The manual backup process is simple. Just tap "Set Up A Backup" and follow the instructions. Be sure to go into the advanced menu and select media and emoji options if you'd like those to be included, or select individual conversations if you don't want everything to be saved.

It then asks where you'd like to store the backup, with integration options for Google Drive, Dropbox, and local storage. Select whatever works for you. For example, Google Drive is handy if you're maintaining the backup as a static archive, while local storage might be useful if you're flashing a new ROM, etc.


Backup setup process continued.

You can also set up scheduled backups, with old files being automatically removed. But without the advantage of deltas/incremental changes, there are some disadvantages. Those backup files can get pretty big if you have enough MMS or a few tens of thousands of SMS messages, and regular backups could burn through data.

Honestly, I find the app more suited to one-time backups or migrations than regular schedules, especially compared to SMS Backup+, but the option is there if you need it.

Once you've got things set the way you want, tap "Back Up Now," and you're off. One huge advantage: Compared to SMS Backup+, it's significantly faster.

Restoration process in SMS Backup & Restore.

If you'd like to restore those backups on another device, swipe from the left edge in to pull up the navigation menu and select "Restore," or you can use the "Transfer" option which sends files from app to app over Wi-Fi direct. If you're performing a restore with a local file, make sure it has been copied to the device.

Whatever method you choose, the process to pull messages back down is easy, and the app is happy to walk you through locating the correct backup on internal or cloud storage.

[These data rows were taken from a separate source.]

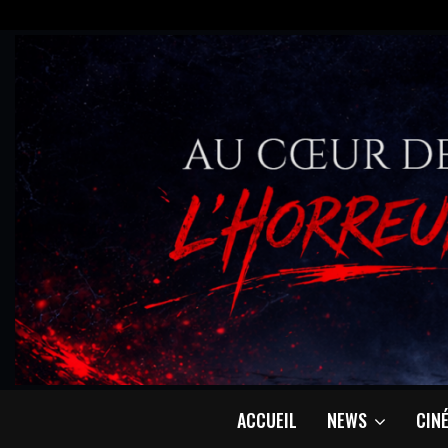
ACCUEIL
NEWS
CIN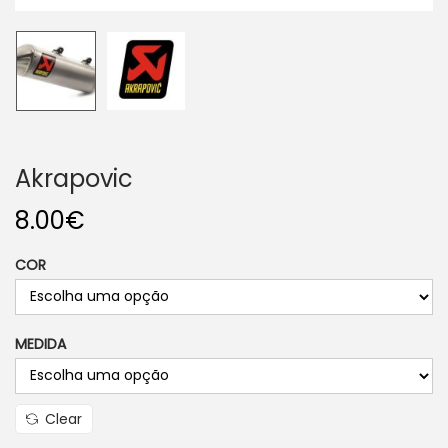
o
n
Akrapovic
8.00
€
COR
MEDIDA
Clear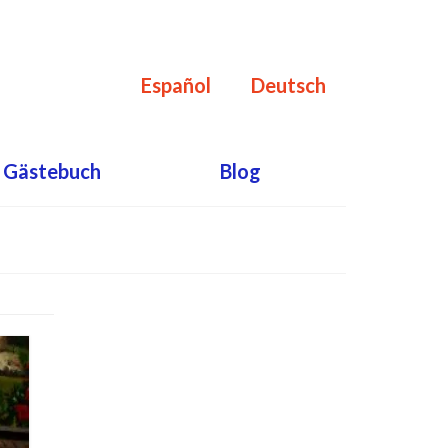
Español
Deutsch
Gästebuch
Blog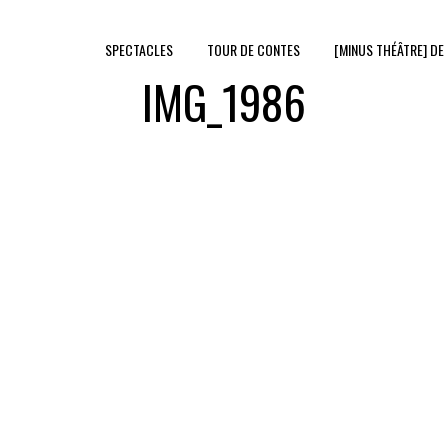
SPECTACLES
TOUR DE CONTES
[MINUS THÉÂTRE] DE
IMG_1986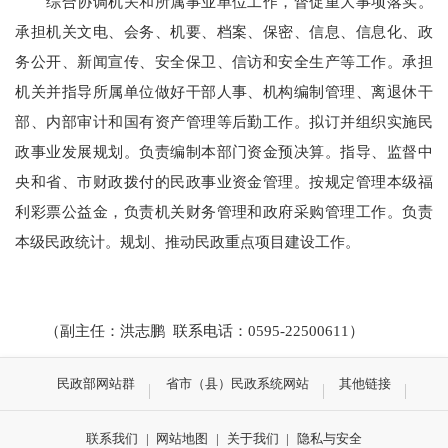
综合协调机关和所属事业单位工作，督促重大事项落实。
承担机关文电、会务、机要、档案、保密、信息、信息化、政
务公开、新闻宣传、安全保卫、信访和安全生产等工作。承担
机关并指导所属单位做好干部人事、机构编制管理、离退休干
部、内部审计和国有资产管理等后勤工作。拟订并组织实施民
政事业发展规划。负责编制本部门资金预决算。指导、监督中
央和省、市财政拨付的民政事业资金管理。按规定管理本级福
利彩票公益金，负责机关财务管理和政府采购管理工作。负责
本级民政统计。规划、推动民政重点项目建设工作。
（副主任：洪志鹏 联系电话：0595-22500611）
民政部网站群
省市（县）民政系统网站
其他链接
联系我们
|
网站地图
|
关于我们
|
隐私与安全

SMS Backup & Restore does have a little more functionality than I've explicitly described here—like the ability to perform and maintain scheduled backups. But, personally, I find the advantages of Gmail storage, conversation view, and one-at-a-time backups in SMS Backup+ to be a better solution for that specific use case. With the larger backup sizes and no easy way to view them online, SMS Backup & Restore is more suited to one-time backups or migrations, in my opinion.

SMS Backup & Restore
SMS Backup & Restore
Developer: SyncTech Pty Ltd
Price: Free

For our non-US based readers, I wouldn't be surprised if the subject of SMS backups was viewed with a bit of humor, but it's an unfortunate necessity here. At least, until Google and the other carriers can get behind RCS, or Chat, or whatever it is the kids are calling it these days.